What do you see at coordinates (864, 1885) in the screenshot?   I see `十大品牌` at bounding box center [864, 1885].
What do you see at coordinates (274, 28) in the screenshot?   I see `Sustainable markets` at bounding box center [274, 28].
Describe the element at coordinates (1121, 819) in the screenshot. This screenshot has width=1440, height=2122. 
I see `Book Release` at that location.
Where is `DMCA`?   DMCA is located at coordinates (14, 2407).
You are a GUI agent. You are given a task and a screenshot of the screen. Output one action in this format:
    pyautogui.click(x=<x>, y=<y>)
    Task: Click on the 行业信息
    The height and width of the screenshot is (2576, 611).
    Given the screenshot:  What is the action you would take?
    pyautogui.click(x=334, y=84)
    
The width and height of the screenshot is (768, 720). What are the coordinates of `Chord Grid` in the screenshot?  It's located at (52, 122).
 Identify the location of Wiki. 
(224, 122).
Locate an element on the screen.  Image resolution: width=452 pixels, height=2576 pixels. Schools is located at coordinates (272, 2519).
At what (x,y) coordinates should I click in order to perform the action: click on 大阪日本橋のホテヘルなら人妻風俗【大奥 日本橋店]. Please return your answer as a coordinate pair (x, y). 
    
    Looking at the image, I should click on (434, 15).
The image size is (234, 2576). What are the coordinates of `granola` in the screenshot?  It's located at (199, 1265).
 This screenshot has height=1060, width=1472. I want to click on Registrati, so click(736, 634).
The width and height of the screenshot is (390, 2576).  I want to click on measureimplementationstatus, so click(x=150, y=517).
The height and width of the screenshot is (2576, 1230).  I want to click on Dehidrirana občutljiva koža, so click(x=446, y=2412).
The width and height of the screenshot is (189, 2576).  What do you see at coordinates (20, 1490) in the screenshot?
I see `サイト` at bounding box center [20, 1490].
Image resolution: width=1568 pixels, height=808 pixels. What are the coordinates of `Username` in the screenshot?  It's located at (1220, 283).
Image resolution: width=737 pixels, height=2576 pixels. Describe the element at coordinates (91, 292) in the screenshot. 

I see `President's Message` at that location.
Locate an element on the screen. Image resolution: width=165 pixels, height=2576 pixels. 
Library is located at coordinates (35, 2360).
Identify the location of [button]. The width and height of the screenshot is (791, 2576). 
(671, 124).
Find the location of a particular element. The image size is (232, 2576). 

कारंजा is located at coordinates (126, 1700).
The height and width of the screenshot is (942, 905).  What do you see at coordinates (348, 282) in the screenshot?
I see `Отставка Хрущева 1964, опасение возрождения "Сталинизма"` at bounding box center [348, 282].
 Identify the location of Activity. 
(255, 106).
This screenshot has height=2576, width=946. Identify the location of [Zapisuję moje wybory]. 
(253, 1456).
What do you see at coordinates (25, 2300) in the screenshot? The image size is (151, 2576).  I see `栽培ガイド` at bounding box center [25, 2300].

=-=-=-=-=

> **Work instructions**: Would you please repeat the whole listing exactly as it is?

> **Answer below**:
What do you see at coordinates (864, 1885) in the screenshot?   I see `十大品牌` at bounding box center [864, 1885].
What do you see at coordinates (274, 28) in the screenshot?   I see `Sustainable markets` at bounding box center [274, 28].
Describe the element at coordinates (1121, 819) in the screenshot. This screenshot has width=1440, height=2122. 
I see `Book Release` at that location.
Where is `DMCA`?   DMCA is located at coordinates (14, 2407).
You are a GUI agent. You are given a task and a screenshot of the screen. Output one action in this format:
    pyautogui.click(x=<x>, y=<y>)
    Task: Click on the 行业信息
    The height and width of the screenshot is (2576, 611).
    Given the screenshot:  What is the action you would take?
    pyautogui.click(x=334, y=84)
    
The width and height of the screenshot is (768, 720). What are the coordinates of `Chord Grid` in the screenshot?  It's located at (52, 122).
 Identify the location of Wiki. 
(224, 122).
Locate an element on the screen.  Image resolution: width=452 pixels, height=2576 pixels. Schools is located at coordinates (272, 2519).
At what (x,y) coordinates should I click in order to perform the action: click on 大阪日本橋のホテヘルなら人妻風俗【大奥 日本橋店]. Please return your answer as a coordinate pair (x, y). 
    
    Looking at the image, I should click on (434, 15).
The image size is (234, 2576). What are the coordinates of `granola` in the screenshot?  It's located at (199, 1265).
 This screenshot has height=1060, width=1472. I want to click on Registrati, so click(736, 634).
The width and height of the screenshot is (390, 2576).  I want to click on measureimplementationstatus, so click(x=150, y=517).
The height and width of the screenshot is (2576, 1230).  I want to click on Dehidrirana občutljiva koža, so click(x=446, y=2412).
The width and height of the screenshot is (189, 2576).  What do you see at coordinates (20, 1490) in the screenshot?
I see `サイト` at bounding box center [20, 1490].
Image resolution: width=1568 pixels, height=808 pixels. What are the coordinates of `Username` in the screenshot?  It's located at (1220, 283).
Image resolution: width=737 pixels, height=2576 pixels. Describe the element at coordinates (91, 292) in the screenshot. 

I see `President's Message` at that location.
Locate an element on the screen. Image resolution: width=165 pixels, height=2576 pixels. 
Library is located at coordinates (35, 2360).
Identify the location of [button]. The width and height of the screenshot is (791, 2576). 
(671, 124).
Find the location of a particular element. The image size is (232, 2576). 

कारंजा is located at coordinates (126, 1700).
The height and width of the screenshot is (942, 905).  What do you see at coordinates (348, 282) in the screenshot?
I see `Отставка Хрущева 1964, опасение возрождения "Сталинизма"` at bounding box center [348, 282].
 Identify the location of Activity. 
(255, 106).
This screenshot has height=2576, width=946. Identify the location of [Zapisuję moje wybory]. 
(253, 1456).
What do you see at coordinates (25, 2300) in the screenshot? The image size is (151, 2576).  I see `栽培ガイド` at bounding box center [25, 2300].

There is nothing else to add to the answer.